How many lines below hold the string "Omegasoft"? Report that number alone.

[[ Material supplied open ]]

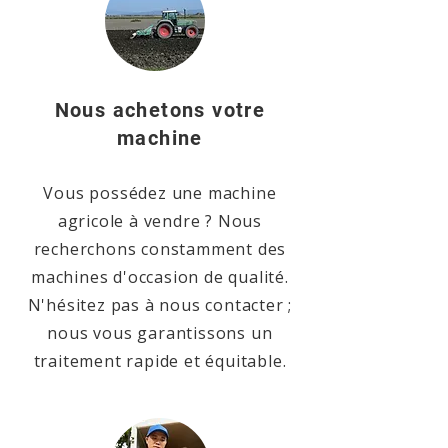
Nous achetons votre
machine
Vous possédez une machine
agricole à vendre ? Nous
recherchons constamment des
machines d'occasion de qualité.
N'hésitez pas à nous contacter ;
nous vous garantissons un
traitement rapide et équitable.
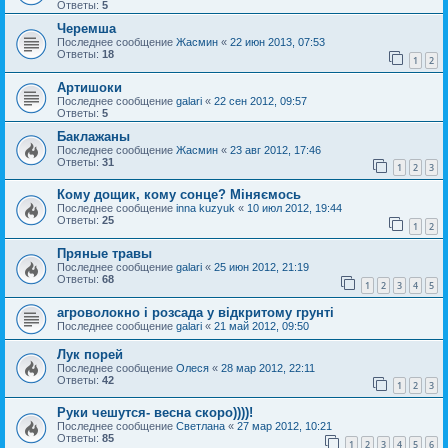
Ответы:
5
Черемша
Последнее сообщение
Жасмин
«
22 июн 2013, 07:53
Ответы:
18
1
2
Артишоки
Последнее сообщение
galari
«
22 сен 2012, 09:57
Ответы:
5
Баклажаны
Последнее сообщение
Жасмин
«
23 авг 2012, 17:46
Ответы:
31
1
2
3
Кому дощик, кому сонце? Міняємось
Последнее сообщение
inna kuzyuk
«
10 июл 2012, 19:44
Ответы:
25
1
2
Пряные травы
Последнее сообщение
galari
«
25 июн 2012, 21:19
Ответы:
68
1
2
3
4
5
агроволокно і розсада у відкритому грунті
Последнее сообщение
galari
«
21 май 2012, 09:50
Лук порей
Последнее сообщение
Олеся
«
28 мар 2012, 22:11
Ответы:
42
1
2
3
Руки чешутся- весна скоро))))!
Последнее сообщение
Светлана
«
27 мар 2012, 10:21
Ответы:
85
1
2
3
4
5
6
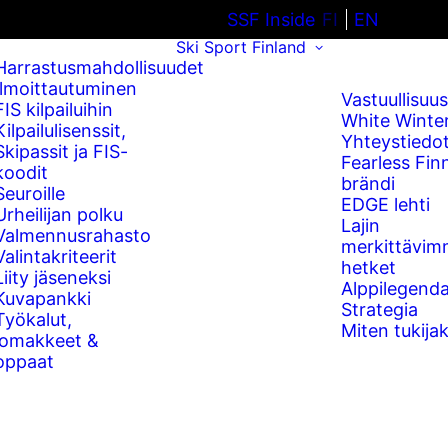
SSF Inside
FI
EN
Ski Sport Finland
Harrastusmahdollisuudet
Ilmoittautuminen
Vastuullisuus
FIS kilpailuihin
White Winte
Kilpailulisenssit,
Yhteystiedo
Skipassit ja FIS-
Fearless Fin
koodit
brändi
Seuroille
EDGE lehti
Urheilijan polku
Lajin
Valmennusrahasto
merkittävim
Valintakriteerit
hetket
Liity jäseneksi
Alppilegenda
Kuvapankki
Strategia
Työkalut,
Miten tukijak
lomakkeet &
oppaat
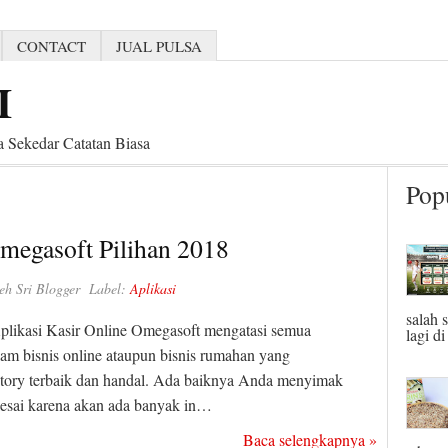
CONTACT
JUAL PULSA
I
 Sekedar Catatan Biasa
Pop
Omegasoft Pilihan 2018
eh
Sri Blogger
Label:
Aplikasi
salah 
Aplikasi Kasir Online Omegasoft mengatasi semua
lagi di
am bisnis online ataupun bisnis rumahan yang
ory terbaik dan handal. Ada baiknya Anda menyimak
selesai karena akan ada banyak in…
Baca selengkapnya »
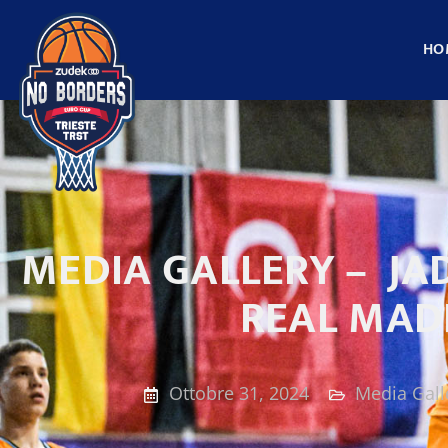
HO
MEDIA GALLERY – JA
REAL MAD
Ottobre 31, 2024
Media Gall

[[ Material supplied closed ]]

Task answer.
2